More than 80 per cent of US franchised dealers have applied for federal assistance, while independents lag significantly behind at 48 per cent.

Meanwhile, research in Australia by ACA Research, in partnership with TEG Insights, shows two thirds of small-to-medium enterprises (SMEs) reported a decline in revenue due to the COVID-19 crisis over the past couple of weeks and more than one in four have already had to temporarily or permanently close their operations.

“Accordingly, it is not surprising that 74 per cent are concerned about the survival of their business,” ACA Research managing director James Organ said.

ACA Research said that to combat financial pressures, SMEs have been actively looking for ways to reduce their costs.

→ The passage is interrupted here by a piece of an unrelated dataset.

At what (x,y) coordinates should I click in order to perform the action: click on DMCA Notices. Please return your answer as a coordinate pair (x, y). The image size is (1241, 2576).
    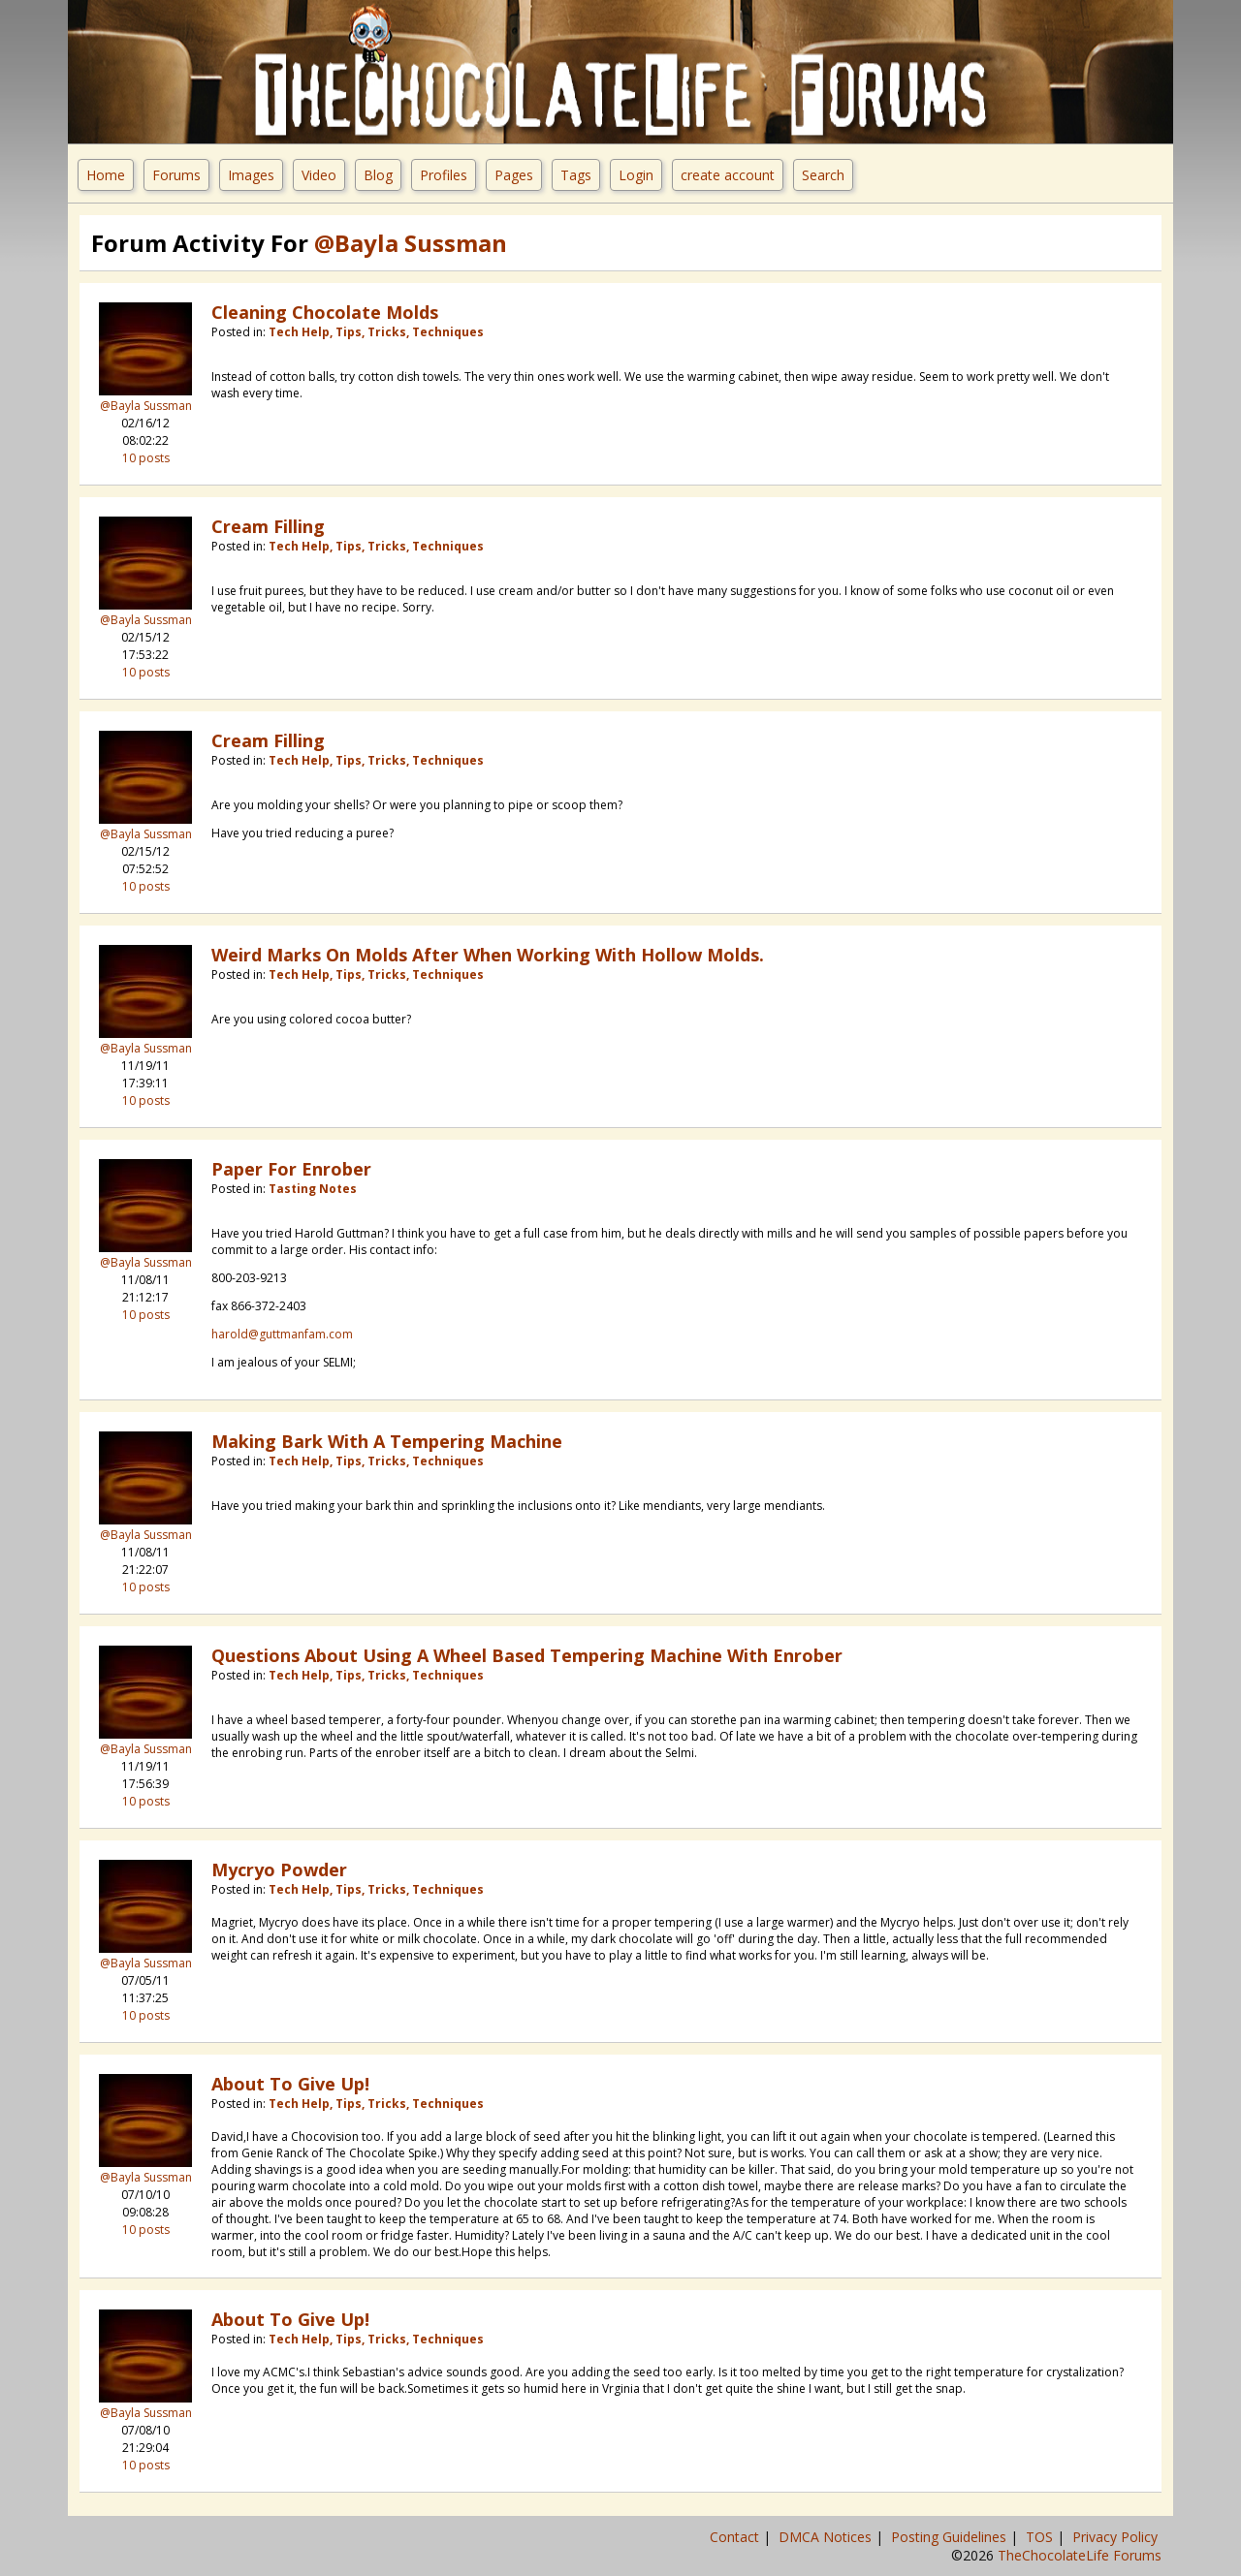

“The most common measures have been reducing working hours and wages, terminating staff and forcing employees to take unpaid leave,” it said.

Many SMEs are also reaching out to their landlords and suppliers to negotiate better deals although ACA research this week showed that only 14 per cent of SMEs had approached their landlord prior to the federal government’s rent relief announcement.

“We expect this number to increase dramatically in the next few days,” Mr Organ said.

“Managing the financial and emotional pressure is clearly taking its toll on SME business decision-makers, with 74 per cent worried about their own health and wellbeing.

“Balancing the implementation of survival plans, laying off staff and managing their own personal and household expenses is a significant burden for the majority.”